## EXERCISE DETAILS
Copy exactly the lines of the material below that run from the one containing "For every named target in this 287×2576" through the one containing "Schilderwerk (25, 2262)". Copy no other lines.

START RECORDS FOR THE TASK

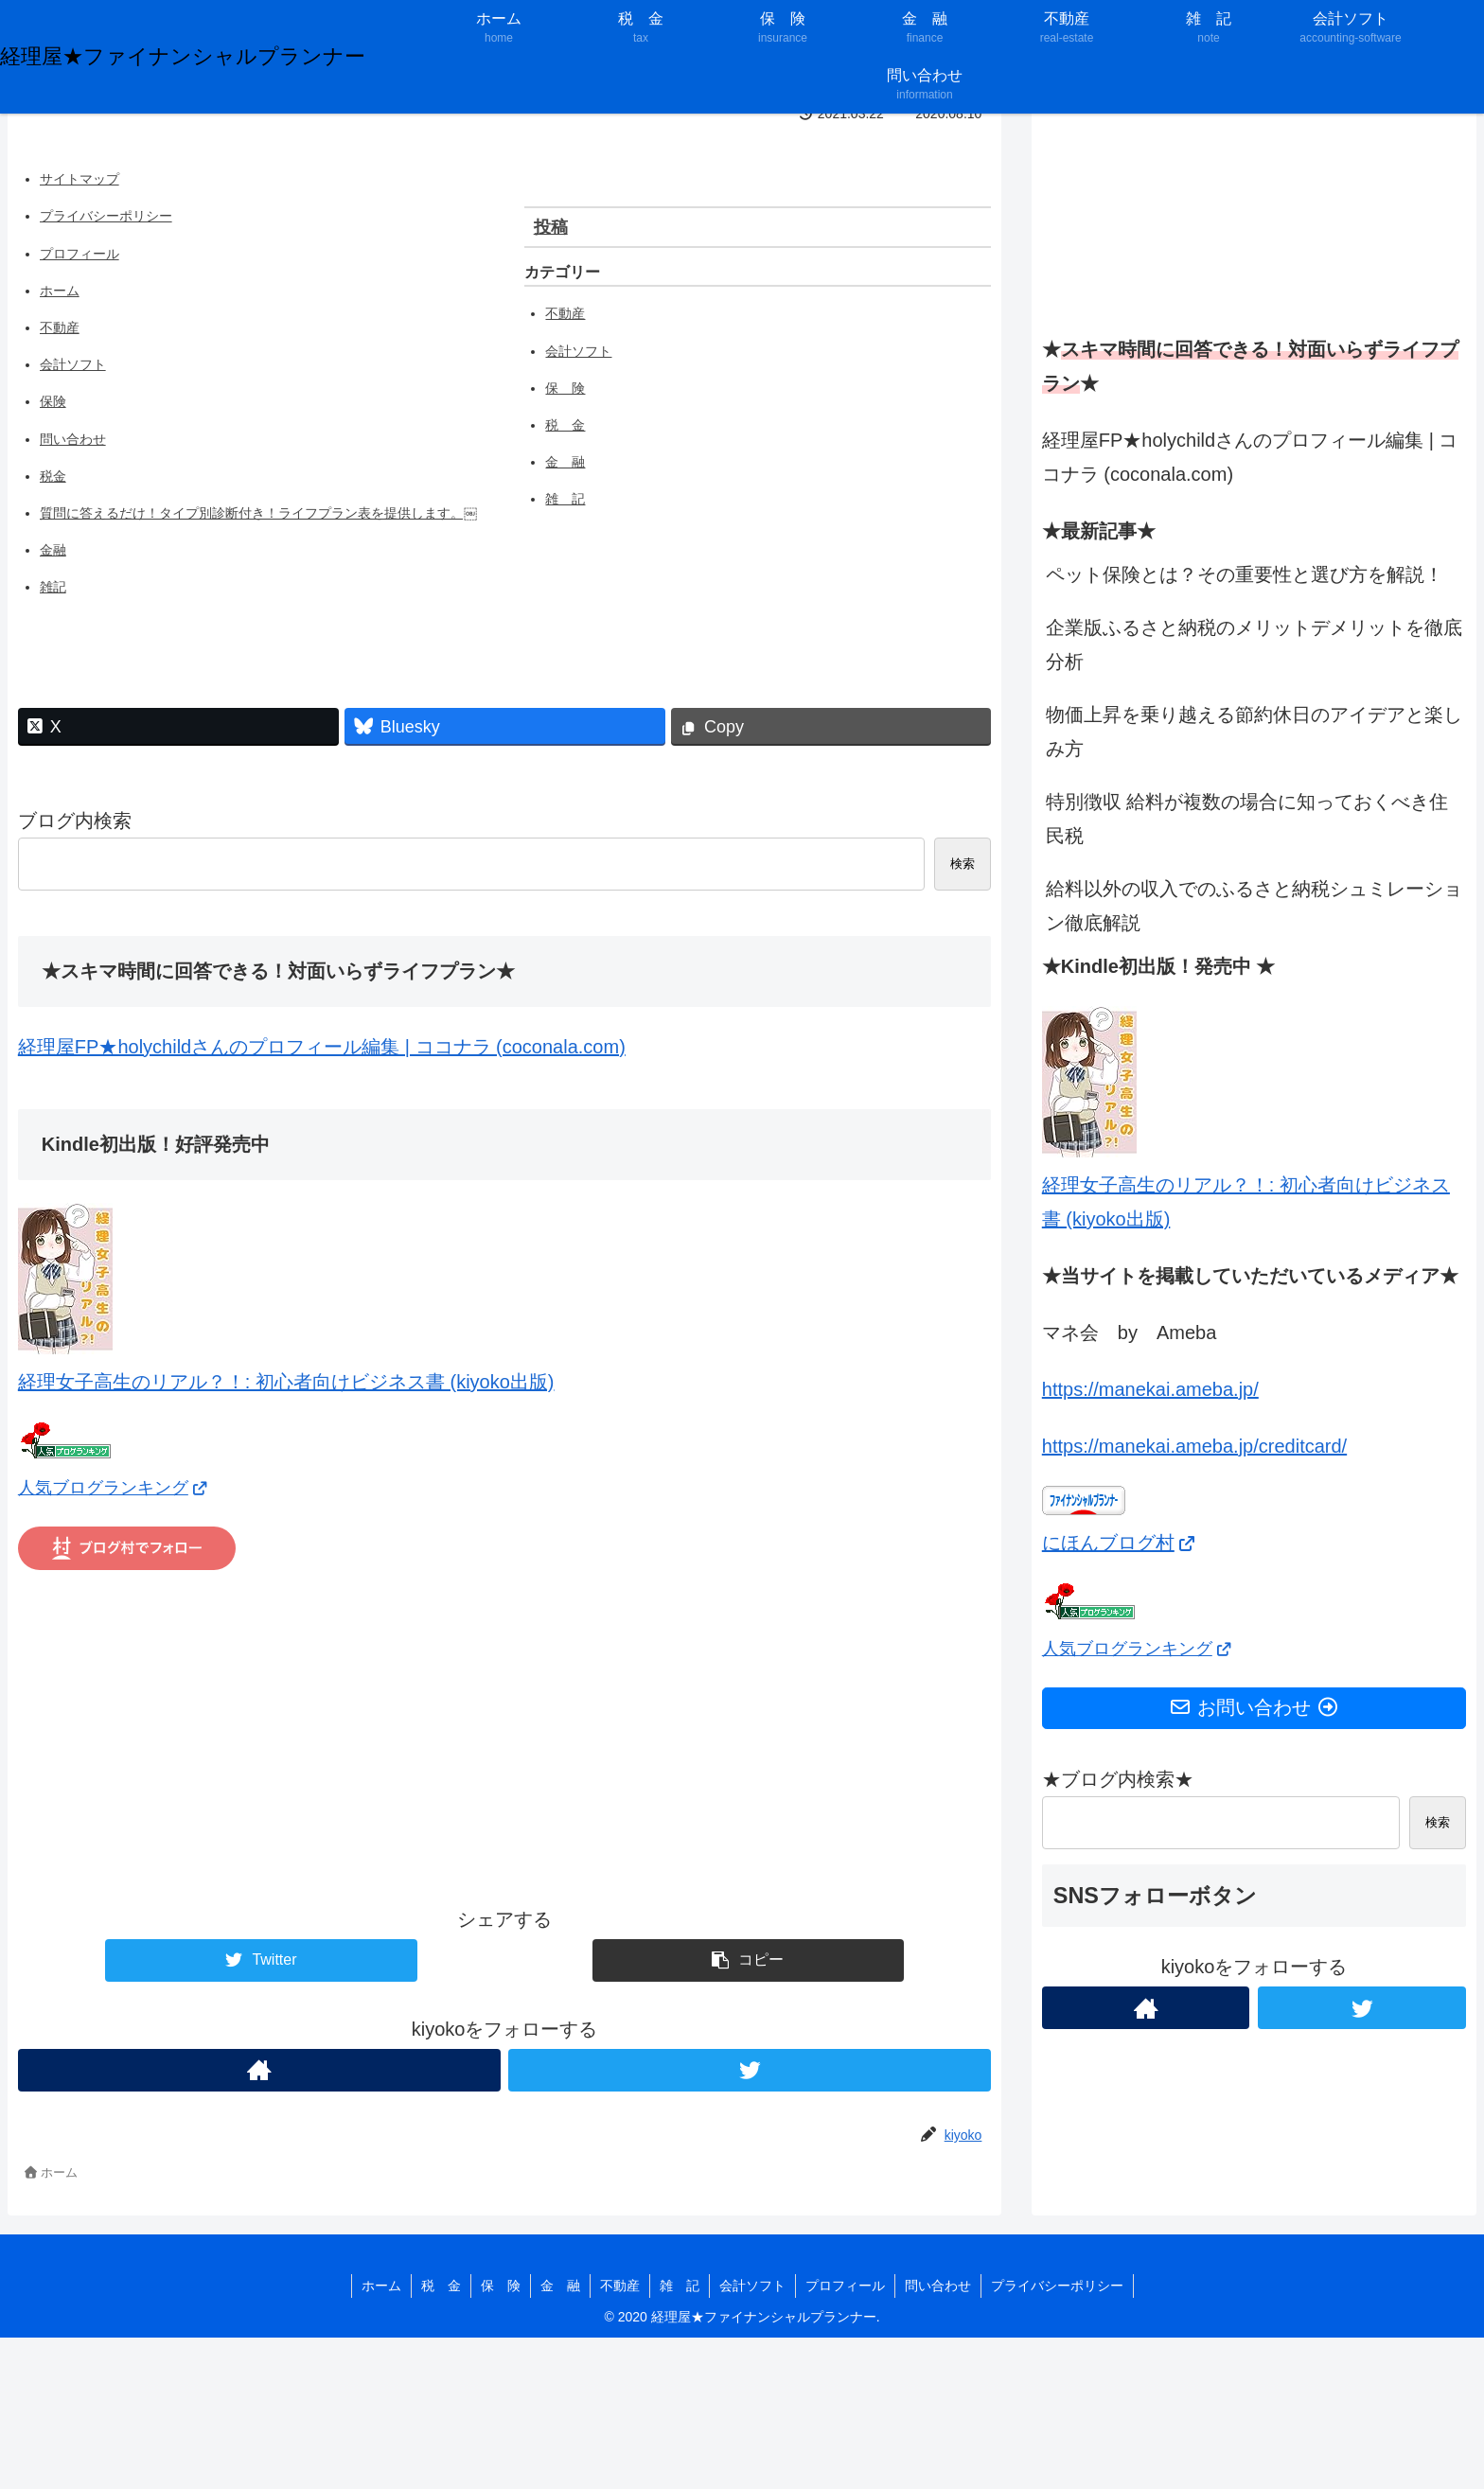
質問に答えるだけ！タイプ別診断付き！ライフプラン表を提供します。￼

END RECORDS FOR THE TASK
START RECORDS FOR THE TASK

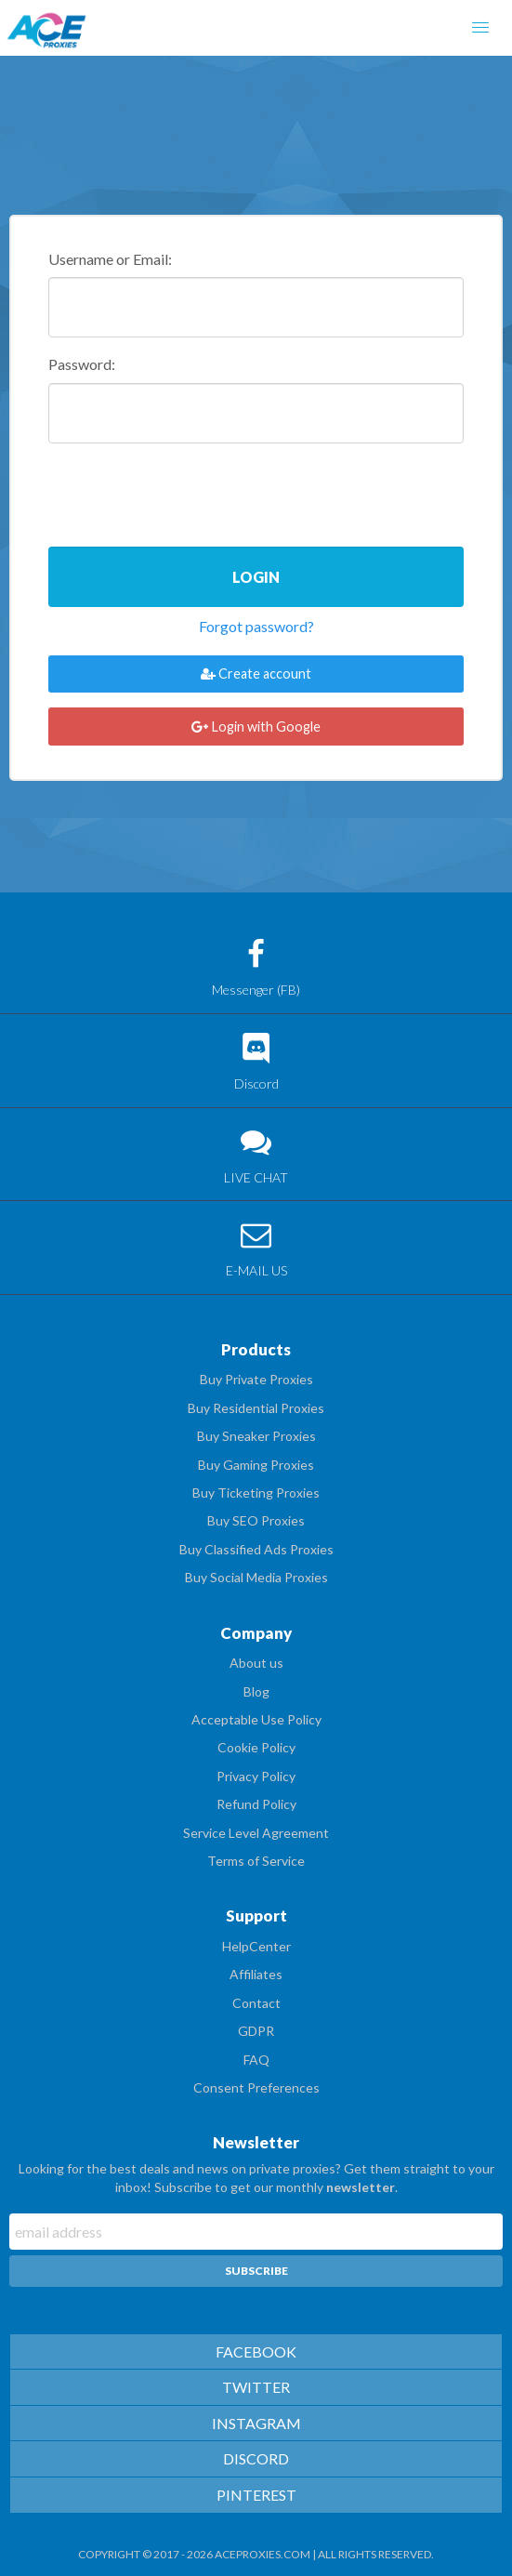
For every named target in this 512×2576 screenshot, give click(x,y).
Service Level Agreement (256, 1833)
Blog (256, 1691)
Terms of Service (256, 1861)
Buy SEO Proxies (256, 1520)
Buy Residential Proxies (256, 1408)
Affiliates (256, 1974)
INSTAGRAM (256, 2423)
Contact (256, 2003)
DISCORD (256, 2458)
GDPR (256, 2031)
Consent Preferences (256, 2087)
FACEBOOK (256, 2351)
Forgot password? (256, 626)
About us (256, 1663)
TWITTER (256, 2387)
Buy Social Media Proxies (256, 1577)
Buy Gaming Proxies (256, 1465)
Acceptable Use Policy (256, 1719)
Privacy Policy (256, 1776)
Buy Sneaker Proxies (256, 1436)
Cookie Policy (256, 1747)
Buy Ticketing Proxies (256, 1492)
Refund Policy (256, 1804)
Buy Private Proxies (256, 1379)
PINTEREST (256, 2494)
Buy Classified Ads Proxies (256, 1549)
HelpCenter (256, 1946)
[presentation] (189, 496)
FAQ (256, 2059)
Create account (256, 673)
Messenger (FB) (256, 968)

END RECORDS FOR THE TASK
START RECORDS FOR THE TASK

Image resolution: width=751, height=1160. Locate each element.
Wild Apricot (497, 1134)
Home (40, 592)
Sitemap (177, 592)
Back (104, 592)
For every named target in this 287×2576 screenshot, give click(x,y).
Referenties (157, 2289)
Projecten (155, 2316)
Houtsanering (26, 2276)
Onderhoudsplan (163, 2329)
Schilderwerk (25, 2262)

END RECORDS FOR THE TASK

## SOLUTION
For every named target in this 287×2576 screenshot, give click(x,y).
Referenties (157, 2289)
Projecten (155, 2316)
Houtsanering (26, 2276)
Onderhoudsplan (163, 2329)
Schilderwerk (25, 2262)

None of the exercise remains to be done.